Each entry that appears below should be restated exactly as it is.

Records from a data collection
+-------+

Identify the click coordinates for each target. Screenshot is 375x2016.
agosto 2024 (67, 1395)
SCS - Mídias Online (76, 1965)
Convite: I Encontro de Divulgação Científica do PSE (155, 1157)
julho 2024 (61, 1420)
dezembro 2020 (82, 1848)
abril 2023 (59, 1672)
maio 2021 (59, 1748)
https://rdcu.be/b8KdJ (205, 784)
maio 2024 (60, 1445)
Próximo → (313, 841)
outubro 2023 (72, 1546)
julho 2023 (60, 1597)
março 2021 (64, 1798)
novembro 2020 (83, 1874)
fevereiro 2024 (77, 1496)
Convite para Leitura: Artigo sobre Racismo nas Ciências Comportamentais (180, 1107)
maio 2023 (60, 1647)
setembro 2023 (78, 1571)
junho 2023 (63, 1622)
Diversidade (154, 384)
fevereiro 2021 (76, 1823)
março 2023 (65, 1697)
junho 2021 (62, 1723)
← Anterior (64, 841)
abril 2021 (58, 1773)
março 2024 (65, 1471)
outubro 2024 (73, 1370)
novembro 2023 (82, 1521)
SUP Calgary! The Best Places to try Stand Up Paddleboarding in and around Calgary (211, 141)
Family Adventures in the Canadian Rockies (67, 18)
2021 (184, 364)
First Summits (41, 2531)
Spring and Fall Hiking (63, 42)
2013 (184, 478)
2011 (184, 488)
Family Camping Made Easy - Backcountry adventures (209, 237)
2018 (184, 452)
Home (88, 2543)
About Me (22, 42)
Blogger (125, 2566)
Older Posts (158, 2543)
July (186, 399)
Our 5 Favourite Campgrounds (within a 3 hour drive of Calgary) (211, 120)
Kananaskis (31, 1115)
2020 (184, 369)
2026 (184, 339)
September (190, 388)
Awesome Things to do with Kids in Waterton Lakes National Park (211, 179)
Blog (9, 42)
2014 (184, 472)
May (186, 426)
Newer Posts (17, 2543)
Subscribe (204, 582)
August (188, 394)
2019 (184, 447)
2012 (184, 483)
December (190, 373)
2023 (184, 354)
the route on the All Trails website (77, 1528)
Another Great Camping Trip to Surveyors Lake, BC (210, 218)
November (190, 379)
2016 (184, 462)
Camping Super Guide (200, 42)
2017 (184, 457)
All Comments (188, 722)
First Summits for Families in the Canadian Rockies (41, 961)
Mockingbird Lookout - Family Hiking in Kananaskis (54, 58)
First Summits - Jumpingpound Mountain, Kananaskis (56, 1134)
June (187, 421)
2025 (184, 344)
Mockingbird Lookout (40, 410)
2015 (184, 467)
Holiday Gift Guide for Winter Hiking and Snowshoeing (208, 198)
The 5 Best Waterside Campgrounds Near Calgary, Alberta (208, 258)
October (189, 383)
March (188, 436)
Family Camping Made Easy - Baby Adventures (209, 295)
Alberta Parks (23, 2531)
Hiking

+-------+

* [Answer area]
Identify the click coordinates for each target. Screenshot is 375x2016.
agosto 2024 (67, 1395)
SCS - Mídias Online (76, 1965)
Convite: I Encontro de Divulgação Científica do PSE (155, 1157)
julho 2024 (61, 1420)
dezembro 2020 (82, 1848)
abril 2023 (59, 1672)
maio 2021 (59, 1748)
https://rdcu.be/b8KdJ (205, 784)
maio 2024 (60, 1445)
Próximo → (313, 841)
outubro 2023 (72, 1546)
julho 2023 (60, 1597)
março 2021 (64, 1798)
novembro 2020 (83, 1874)
fevereiro 2024 (77, 1496)
Convite para Leitura: Artigo sobre Racismo nas Ciências Comportamentais (180, 1107)
maio 2023 (60, 1647)
setembro 2023 (78, 1571)
junho 2023 (63, 1622)
Diversidade (154, 384)
fevereiro 2021 (76, 1823)
março 2023 (65, 1697)
junho 2021 (62, 1723)
← Anterior (64, 841)
abril 2021 (58, 1773)
março 2024 (65, 1471)
outubro 2024 (73, 1370)
novembro 2023 (82, 1521)
SUP Calgary! The Best Places to try Stand Up Paddleboarding in and around Calgary (211, 141)
Family Adventures in the Canadian Rockies (67, 18)
2021 (184, 364)
First Summits (41, 2531)
Spring and Fall Hiking (63, 42)
2013 (184, 478)
2011 (184, 488)
Family Camping Made Easy - Backcountry adventures (209, 237)
2018 (184, 452)
Home (88, 2543)
About Me (22, 42)
Blogger (125, 2566)
Older Posts (158, 2543)
July (186, 399)
Our 5 Favourite Campgrounds (within a 3 hour drive of Calgary) (211, 120)
Kananaskis (31, 1115)
2020 (184, 369)
2026 (184, 339)
September (190, 388)
Awesome Things to do with Kids in Waterton Lakes National Park (211, 179)
Blog (9, 42)
2014 (184, 472)
May (186, 426)
Newer Posts (17, 2543)
Subscribe (204, 582)
August (188, 394)
2019 (184, 447)
2012 (184, 483)
December (190, 373)
2023 (184, 354)
the route on the All Trails website (77, 1528)
Another Great Camping Trip to Surveyors Lake, BC (210, 218)
November (190, 379)
2016 (184, 462)
Camping Super Guide (200, 42)
2017 (184, 457)
All Comments (188, 722)
First Summits for Families in the Canadian Rockies (41, 961)
Mockingbird Lookout - Family Hiking in Kananaskis (54, 58)
First Summits - Jumpingpound Mountain, Kananaskis (56, 1134)
June (187, 421)
2025 (184, 344)
Mockingbird Lookout (40, 410)
2015 (184, 467)
Holiday Gift Guide for Winter Hiking and Snowshoeing (208, 198)
The 5 Best Waterside Campgrounds Near Calgary, Alberta (208, 258)
October (189, 383)
March (188, 436)
Family Camping Made Easy - Baby Adventures (209, 295)
Alberta Parks (23, 2531)
Hiking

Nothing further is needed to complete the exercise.